• TASK GOAL
Transcribe the listing precisely, entry by entry.

• LISTED ENTRIES
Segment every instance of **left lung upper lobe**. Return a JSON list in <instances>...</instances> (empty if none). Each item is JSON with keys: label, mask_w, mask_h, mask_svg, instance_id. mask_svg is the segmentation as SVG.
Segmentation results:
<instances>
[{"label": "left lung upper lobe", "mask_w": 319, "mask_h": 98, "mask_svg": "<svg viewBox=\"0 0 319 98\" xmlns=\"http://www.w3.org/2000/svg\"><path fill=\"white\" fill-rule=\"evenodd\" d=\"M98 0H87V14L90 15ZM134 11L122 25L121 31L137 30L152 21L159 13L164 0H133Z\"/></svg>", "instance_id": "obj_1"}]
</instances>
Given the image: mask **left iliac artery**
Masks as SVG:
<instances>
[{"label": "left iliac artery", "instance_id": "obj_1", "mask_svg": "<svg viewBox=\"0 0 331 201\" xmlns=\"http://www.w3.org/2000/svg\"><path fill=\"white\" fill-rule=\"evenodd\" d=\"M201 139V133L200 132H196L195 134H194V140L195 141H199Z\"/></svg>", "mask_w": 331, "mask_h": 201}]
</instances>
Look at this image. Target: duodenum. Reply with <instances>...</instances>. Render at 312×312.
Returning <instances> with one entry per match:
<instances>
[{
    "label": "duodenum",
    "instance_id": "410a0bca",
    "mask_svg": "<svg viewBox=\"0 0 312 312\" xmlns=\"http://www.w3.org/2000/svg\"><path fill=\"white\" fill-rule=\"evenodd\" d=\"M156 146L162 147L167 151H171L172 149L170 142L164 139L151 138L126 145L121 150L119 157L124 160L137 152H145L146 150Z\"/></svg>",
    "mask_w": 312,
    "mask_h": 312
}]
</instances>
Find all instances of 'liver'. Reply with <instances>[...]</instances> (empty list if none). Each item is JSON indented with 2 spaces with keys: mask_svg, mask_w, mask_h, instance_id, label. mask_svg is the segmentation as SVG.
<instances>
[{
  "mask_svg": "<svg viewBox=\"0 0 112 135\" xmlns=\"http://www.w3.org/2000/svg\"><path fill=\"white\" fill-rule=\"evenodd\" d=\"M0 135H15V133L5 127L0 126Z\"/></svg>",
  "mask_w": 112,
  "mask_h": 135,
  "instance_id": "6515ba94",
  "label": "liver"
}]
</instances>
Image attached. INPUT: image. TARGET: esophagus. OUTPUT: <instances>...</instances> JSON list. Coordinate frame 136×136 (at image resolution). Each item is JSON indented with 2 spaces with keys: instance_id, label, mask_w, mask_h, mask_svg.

• RESPONSE FOR THIS EXERCISE
Segment every instance of **left lung upper lobe**. Return a JSON list in <instances>...</instances> (empty if none). Each item is JSON with keys: label, mask_w, mask_h, mask_svg, instance_id. mask_svg is the segmentation as SVG.
Segmentation results:
<instances>
[{"label": "left lung upper lobe", "mask_w": 319, "mask_h": 98, "mask_svg": "<svg viewBox=\"0 0 319 98\" xmlns=\"http://www.w3.org/2000/svg\"><path fill=\"white\" fill-rule=\"evenodd\" d=\"M98 0H87V14L90 15ZM134 11L122 25L121 31L137 30L152 21L159 13L164 0H133Z\"/></svg>", "instance_id": "obj_1"}]
</instances>
Given the image: mask **left iliac artery**
Masks as SVG:
<instances>
[{"label": "left iliac artery", "instance_id": "obj_1", "mask_svg": "<svg viewBox=\"0 0 331 201\" xmlns=\"http://www.w3.org/2000/svg\"><path fill=\"white\" fill-rule=\"evenodd\" d=\"M201 139V133L200 132H196L195 134H194V140L195 141H199Z\"/></svg>", "mask_w": 331, "mask_h": 201}]
</instances>
Look at this image. Target: duodenum. Reply with <instances>...</instances>. Render at 312×312.
Returning <instances> with one entry per match:
<instances>
[{
    "label": "duodenum",
    "instance_id": "410a0bca",
    "mask_svg": "<svg viewBox=\"0 0 312 312\" xmlns=\"http://www.w3.org/2000/svg\"><path fill=\"white\" fill-rule=\"evenodd\" d=\"M156 146L162 147L167 151H171L172 149L170 142L164 139L151 138L126 145L121 150L119 157L124 160L137 152H145L146 150Z\"/></svg>",
    "mask_w": 312,
    "mask_h": 312
}]
</instances>
Find all instances of 'liver'. Reply with <instances>[...]</instances> (empty list if none). Each item is JSON indented with 2 spaces with keys: mask_svg, mask_w, mask_h, instance_id, label. mask_svg is the segmentation as SVG.
<instances>
[{
  "mask_svg": "<svg viewBox=\"0 0 112 135\" xmlns=\"http://www.w3.org/2000/svg\"><path fill=\"white\" fill-rule=\"evenodd\" d=\"M0 135H15V133L5 127L0 126Z\"/></svg>",
  "mask_w": 112,
  "mask_h": 135,
  "instance_id": "6515ba94",
  "label": "liver"
}]
</instances>
Image attached. INPUT: image. TARGET: esophagus. OUTPUT: <instances>...</instances> JSON list. Coordinate frame 136×136 (at image resolution). Each item is JSON indented with 2 spaces with keys: instance_id, label, mask_w, mask_h, mask_svg.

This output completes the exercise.